Section 36(2) provides for a number of exceptions to section 36(1), none of which I consider relevant in this case. However, section 36(3) provides that a record to which section 36(1) applies may be granted if the public interest would, on balance, be better served by granting than refusing to grant the request.

In relation to section 36(3) and on the matter of where the public interest lies, I have had regard to the comment by the Supreme Court in The Governors and Guardians of the Hospital for the Relief of Poor Lying-In Women v The Information Commissioner [2011] 1 I.R. 729, [2011] IESC 26) [2011] 1 I.R. 729, [2011] IESC 26 (the Rotunda case) that a public interest is "a true public interest recognised by means of a well known and established policy, adopted by the Oireachtas, or by law". Although this comment was made in relation to another provision of the FOI Act, I consider it relevant to the consideration of public interest tests generally.

The FOI Act recognises a public interest in promoting the openness and accountability of FOI bodies. In the case at hand, there is a public interest in promoting Irish Water’s openness and accountability for its consideration of pre-application enquiries. However, in the overall circumstances of this case, I consider that the weight of this public interest is entitled to minimal weight. The request sought records filed with Irish Water by Cairn Homes. Of their nature, such records provide minimal, if any, insight into Irish Water’s performance of its functions.

I accept that a public interest in the availability of environmental information is recognised by law. While I note the applicant's comments on the scale of the development, this does not of itself require that access to the records must be granted in the public interest under the FOI Act.

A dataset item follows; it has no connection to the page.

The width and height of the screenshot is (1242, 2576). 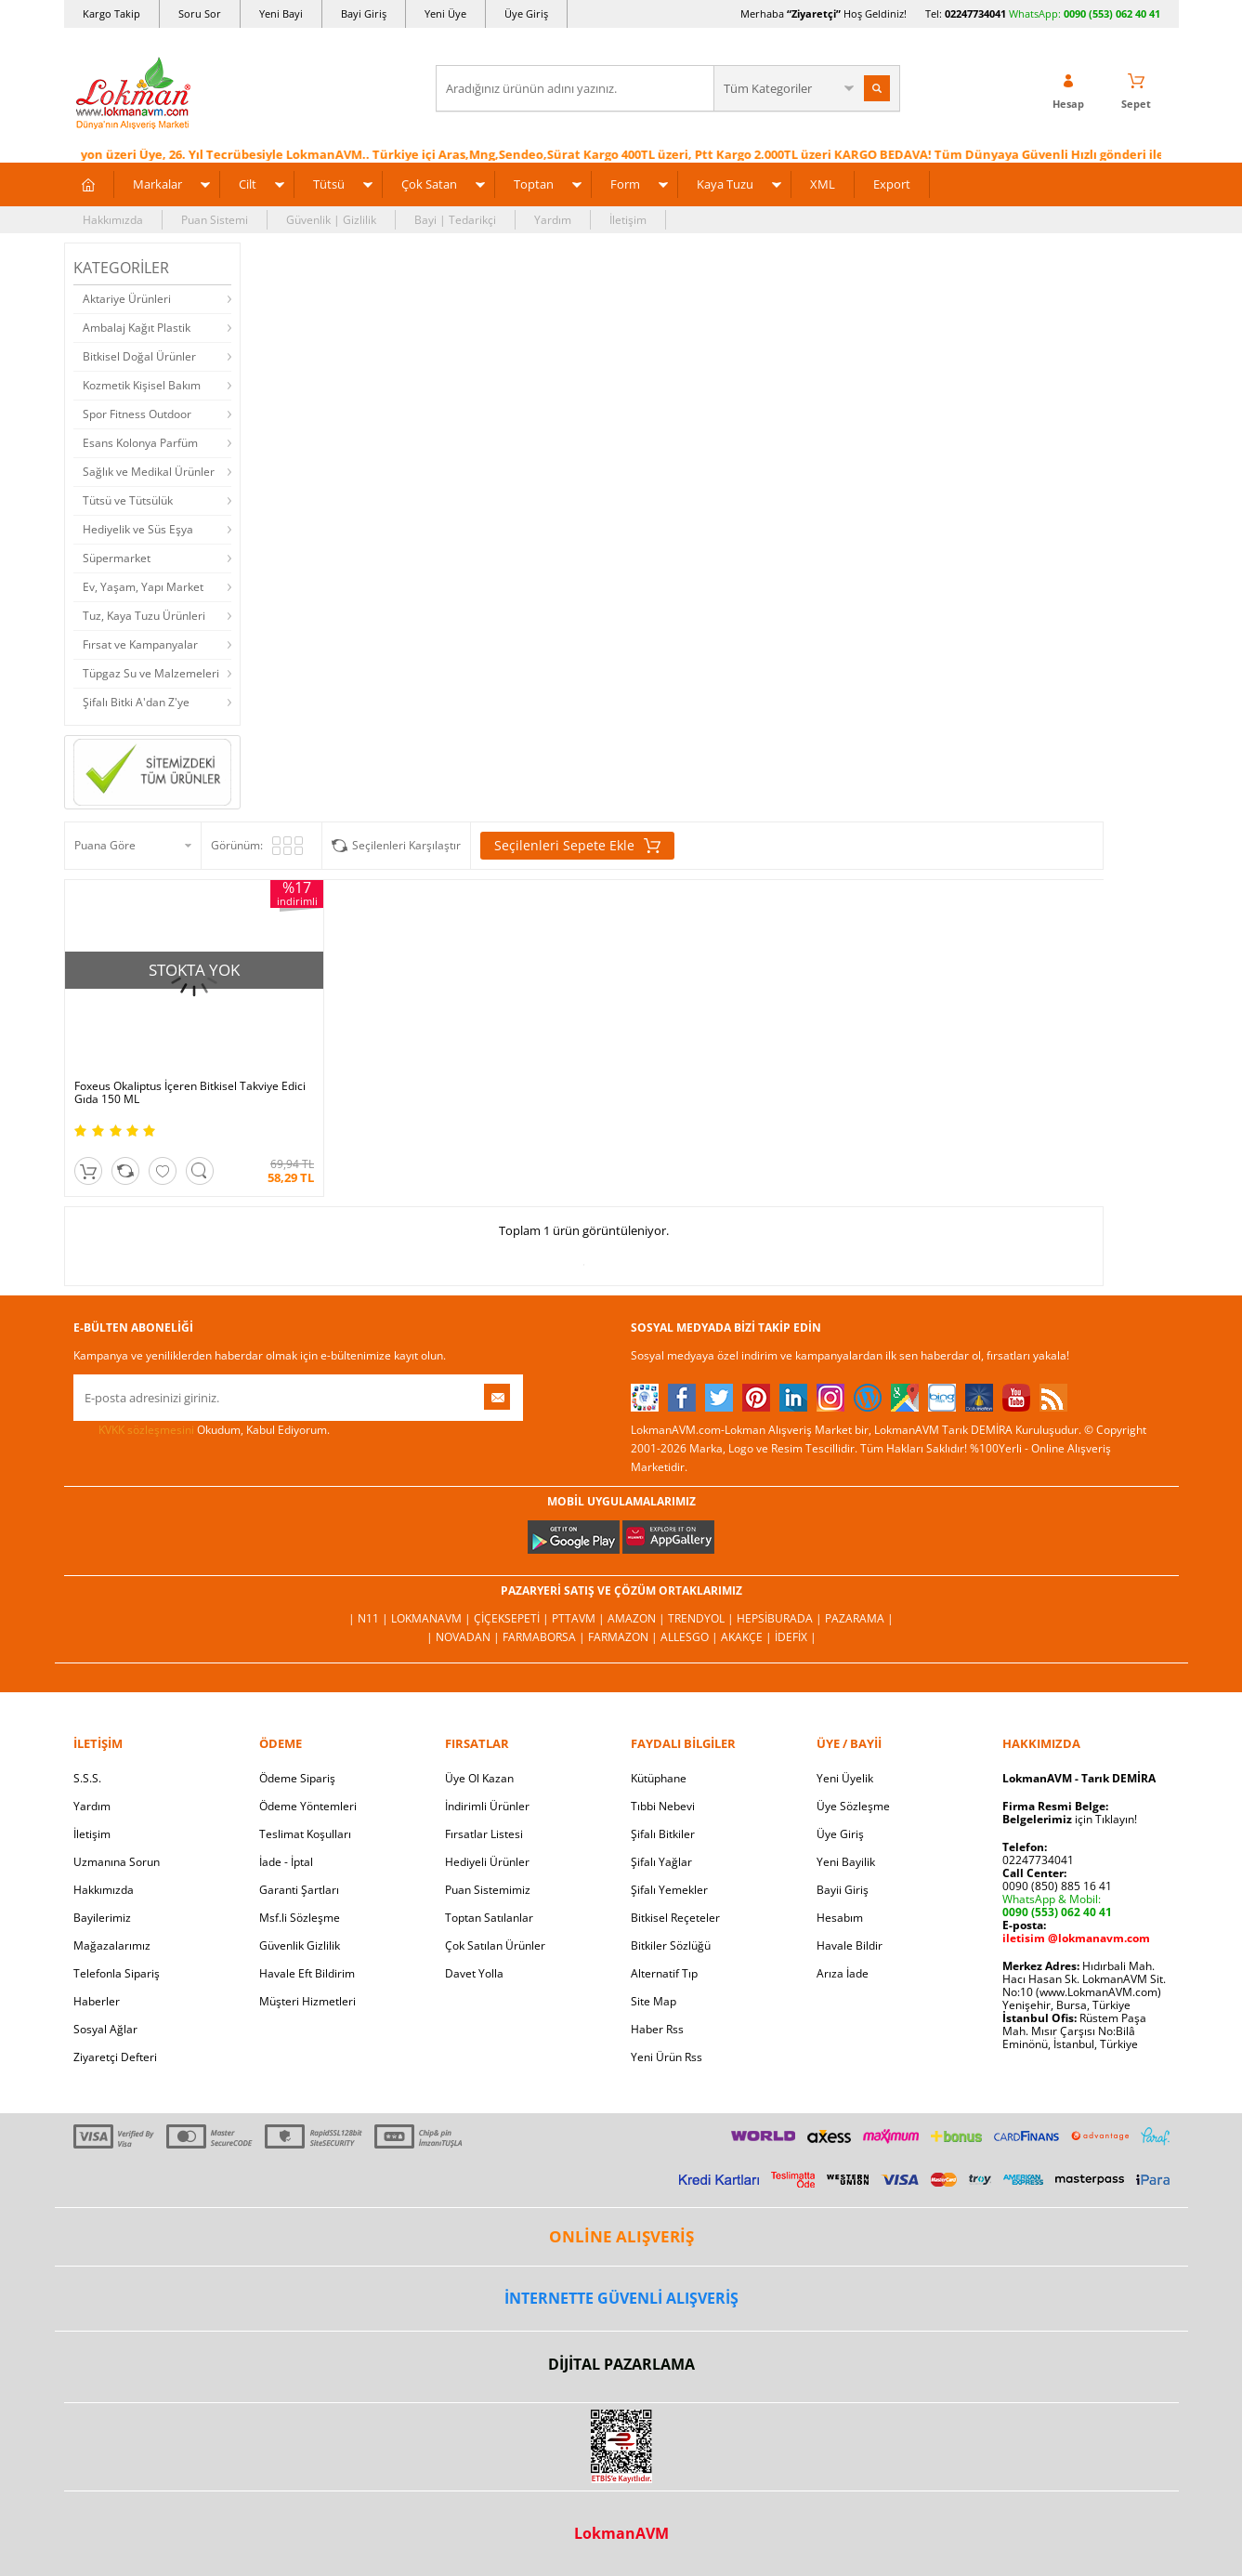 What do you see at coordinates (281, 13) in the screenshot?
I see `Yeni Bayi` at bounding box center [281, 13].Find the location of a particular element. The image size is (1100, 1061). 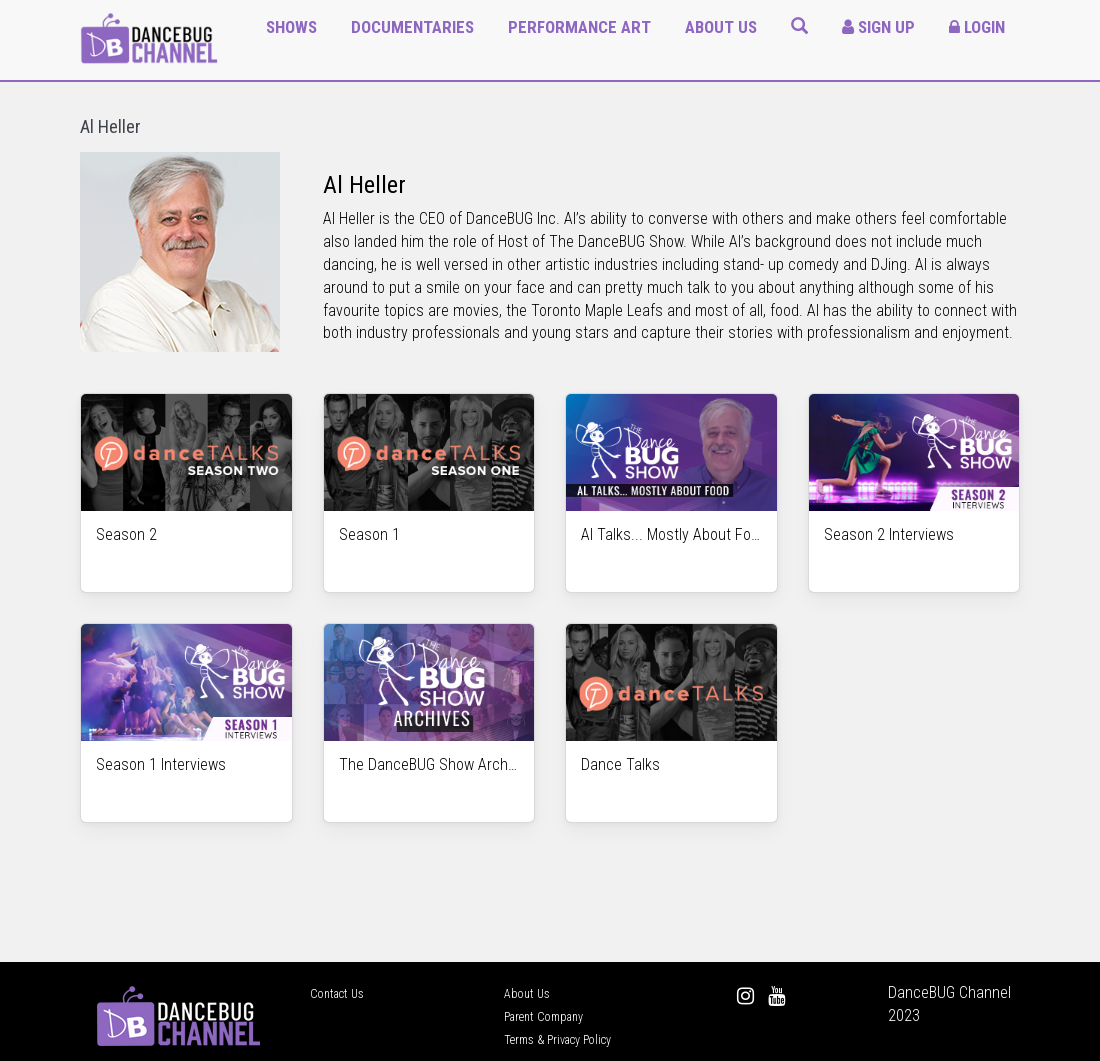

Section 36(1)(b) itself reflects a public interest in the protection of records containing information that could prejudice a private company's competitive position in the conduct of its business. This Office takes the view that the FOI Act was designed to increase openness and transparency in the way in which FOI bodies conduct their operations and, in general terms, that it was not designed as a means by which the operations of private enterprises were to be opened up to scrutiny. The requested records are clearly concerned with the plans of a private enterprise and it seems to me that there is significant weight to the public interest in protecting them accordingly.

On balance, I consider that the public interests in favour of granting the request are outweighed by the public interest in favour of refusing it.


Having carried out a review under section 22(2) of the FOI Act, I hereby annul Irish Water’s decision to grant the request. I find that the records are exempt under section 36(1)(b) and that the public interest does not weigh in favour of granting access to them.

Right of Appeal

Section 24 of the FOI Act sets out detailed provisions for an appeal to the High Court by a party to a review, or any other person affected by the decision. In summary, such an appeal, normally on a point of law, must be initiated not later than four weeks after notice of the decision was given to the person bringing the appeal.